PROBLEM: Retype nothing except the lines below from the one with "di pellet. Servizio" through the one with "Datenschutzerklärung", exactly, with images left out.

─── RECORDS SUPPLIED ───

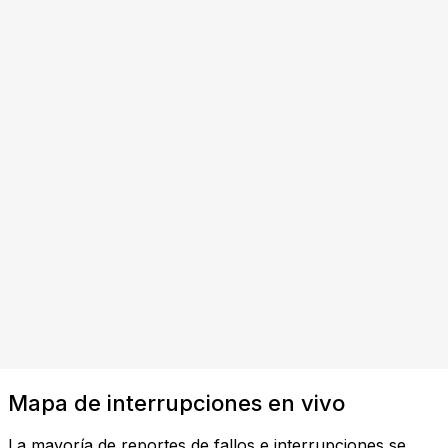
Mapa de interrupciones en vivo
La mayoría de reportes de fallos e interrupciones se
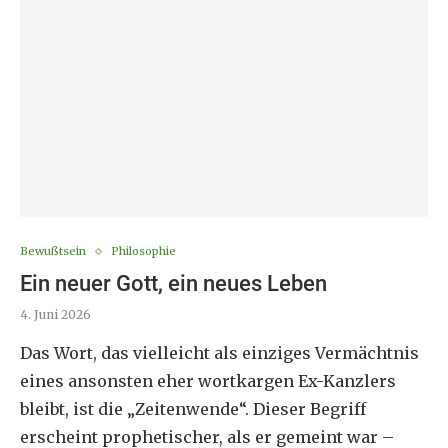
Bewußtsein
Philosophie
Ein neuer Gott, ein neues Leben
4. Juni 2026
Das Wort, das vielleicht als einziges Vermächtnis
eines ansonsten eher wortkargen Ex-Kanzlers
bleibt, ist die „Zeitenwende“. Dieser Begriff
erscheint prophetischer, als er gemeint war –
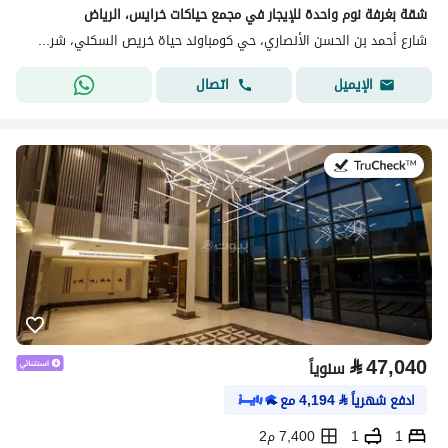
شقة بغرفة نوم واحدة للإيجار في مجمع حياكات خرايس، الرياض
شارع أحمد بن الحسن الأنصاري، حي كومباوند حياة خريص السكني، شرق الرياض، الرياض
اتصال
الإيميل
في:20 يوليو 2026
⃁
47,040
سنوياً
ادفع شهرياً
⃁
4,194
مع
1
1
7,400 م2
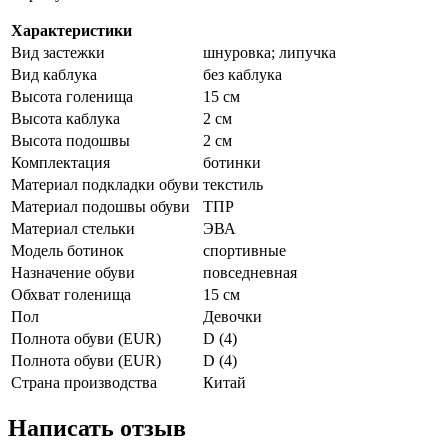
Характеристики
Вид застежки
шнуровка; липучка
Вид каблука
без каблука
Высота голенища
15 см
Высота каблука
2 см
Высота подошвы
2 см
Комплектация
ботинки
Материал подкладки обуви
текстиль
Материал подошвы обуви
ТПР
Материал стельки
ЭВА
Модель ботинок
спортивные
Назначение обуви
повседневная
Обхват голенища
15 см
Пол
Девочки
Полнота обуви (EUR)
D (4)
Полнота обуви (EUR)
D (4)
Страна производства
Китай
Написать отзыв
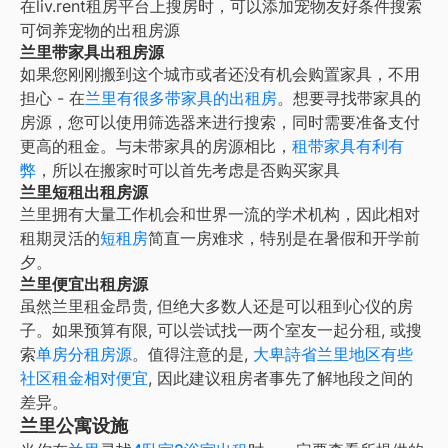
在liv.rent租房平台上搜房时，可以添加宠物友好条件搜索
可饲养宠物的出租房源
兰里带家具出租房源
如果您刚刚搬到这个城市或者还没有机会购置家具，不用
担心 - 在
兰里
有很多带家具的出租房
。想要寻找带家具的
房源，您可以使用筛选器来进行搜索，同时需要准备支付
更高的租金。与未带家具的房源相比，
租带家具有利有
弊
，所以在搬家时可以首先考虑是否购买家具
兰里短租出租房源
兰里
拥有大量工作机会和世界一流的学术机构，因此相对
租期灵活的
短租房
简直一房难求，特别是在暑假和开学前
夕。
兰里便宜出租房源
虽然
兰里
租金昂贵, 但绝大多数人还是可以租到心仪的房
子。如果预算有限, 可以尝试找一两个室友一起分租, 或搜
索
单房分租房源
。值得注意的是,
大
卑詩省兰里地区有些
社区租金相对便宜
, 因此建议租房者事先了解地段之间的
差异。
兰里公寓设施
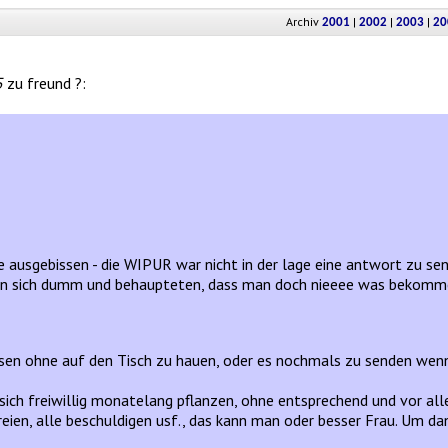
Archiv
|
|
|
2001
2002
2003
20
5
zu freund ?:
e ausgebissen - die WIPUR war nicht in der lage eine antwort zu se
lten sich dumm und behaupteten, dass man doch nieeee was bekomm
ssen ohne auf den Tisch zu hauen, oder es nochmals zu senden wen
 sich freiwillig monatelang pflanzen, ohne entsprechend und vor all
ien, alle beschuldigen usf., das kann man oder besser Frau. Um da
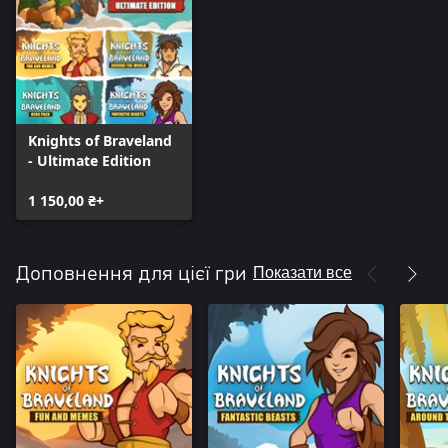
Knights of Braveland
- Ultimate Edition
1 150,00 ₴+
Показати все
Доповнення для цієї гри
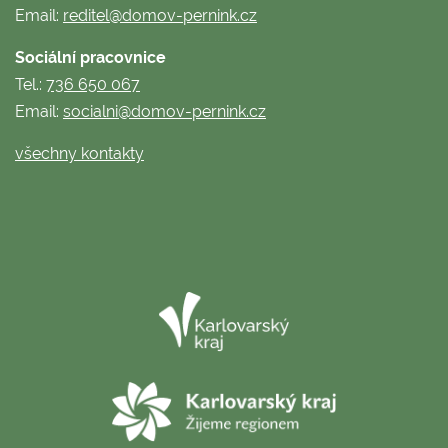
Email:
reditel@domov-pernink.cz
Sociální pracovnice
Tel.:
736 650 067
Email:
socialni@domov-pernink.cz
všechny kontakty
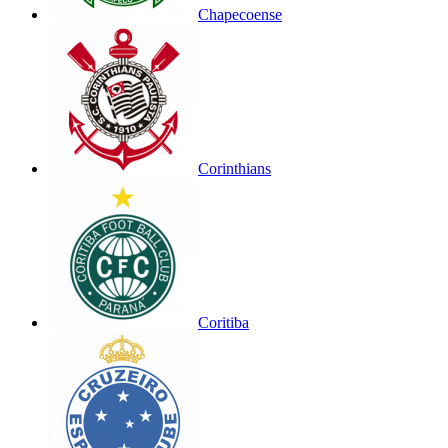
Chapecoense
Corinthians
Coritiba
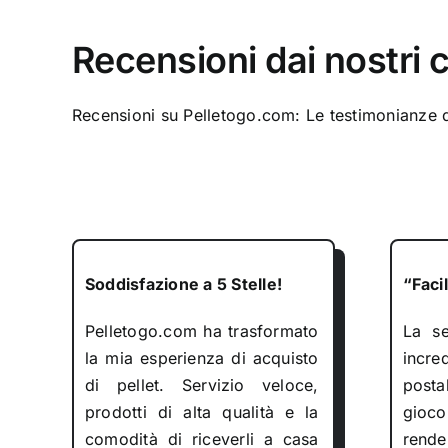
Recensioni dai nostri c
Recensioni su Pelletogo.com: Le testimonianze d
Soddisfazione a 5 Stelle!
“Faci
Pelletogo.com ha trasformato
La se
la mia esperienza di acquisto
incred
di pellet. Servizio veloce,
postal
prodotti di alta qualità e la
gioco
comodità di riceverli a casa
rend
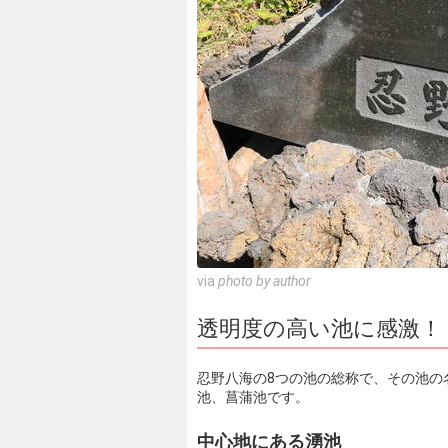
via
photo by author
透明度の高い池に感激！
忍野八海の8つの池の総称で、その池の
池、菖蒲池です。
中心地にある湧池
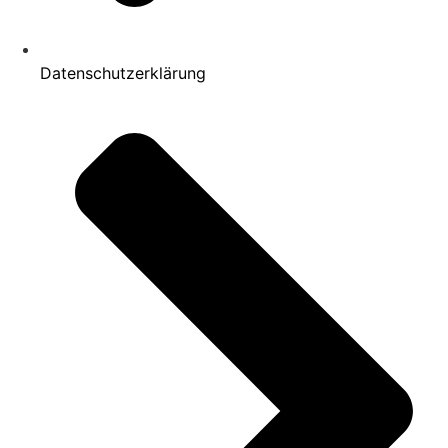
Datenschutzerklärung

───
─── RECORDS SUPPLIED ───

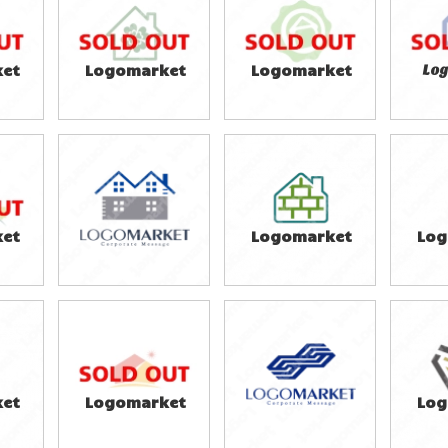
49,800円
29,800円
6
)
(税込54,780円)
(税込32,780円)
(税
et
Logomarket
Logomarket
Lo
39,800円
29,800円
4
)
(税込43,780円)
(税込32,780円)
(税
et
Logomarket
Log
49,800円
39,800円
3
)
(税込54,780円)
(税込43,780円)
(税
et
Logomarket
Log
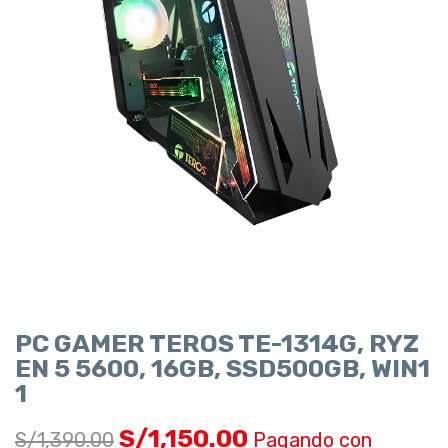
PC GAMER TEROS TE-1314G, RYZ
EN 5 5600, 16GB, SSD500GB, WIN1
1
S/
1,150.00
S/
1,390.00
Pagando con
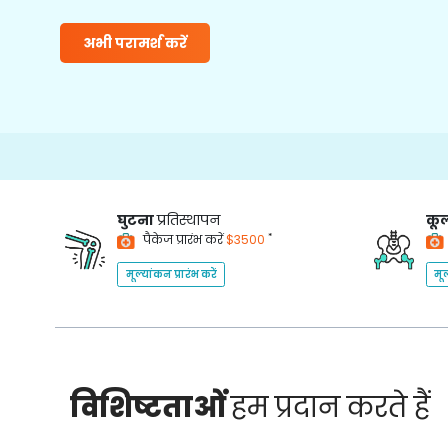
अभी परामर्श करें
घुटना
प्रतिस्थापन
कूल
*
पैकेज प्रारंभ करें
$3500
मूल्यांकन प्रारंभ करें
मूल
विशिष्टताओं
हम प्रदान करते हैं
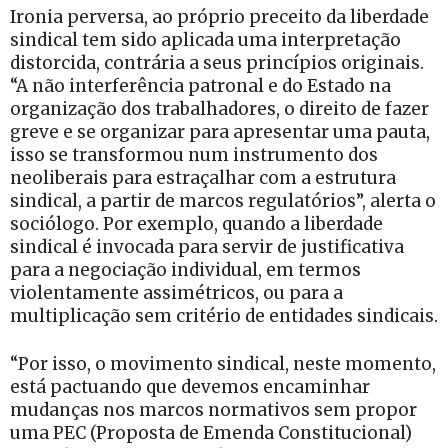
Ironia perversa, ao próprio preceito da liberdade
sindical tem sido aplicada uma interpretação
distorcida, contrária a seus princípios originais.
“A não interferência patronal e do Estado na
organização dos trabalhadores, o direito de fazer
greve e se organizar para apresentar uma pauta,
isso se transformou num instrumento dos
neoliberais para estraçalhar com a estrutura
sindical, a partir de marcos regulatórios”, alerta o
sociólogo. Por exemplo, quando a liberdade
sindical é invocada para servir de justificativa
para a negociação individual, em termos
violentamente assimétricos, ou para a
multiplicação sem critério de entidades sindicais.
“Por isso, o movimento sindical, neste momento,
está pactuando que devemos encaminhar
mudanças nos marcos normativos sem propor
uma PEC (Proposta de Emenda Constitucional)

───

OUTPUT:
di pellet. Servizio veloce,
postal
prodotti di alta qualità e la
gioco
comodità di riceverli a casa
rend
via
photo by author
透明度の高い池に感激！
忍野八海の8つの池の総称で、その池の
池、菖蒲池です。
中心地にある湧池
Datenschutzerklärung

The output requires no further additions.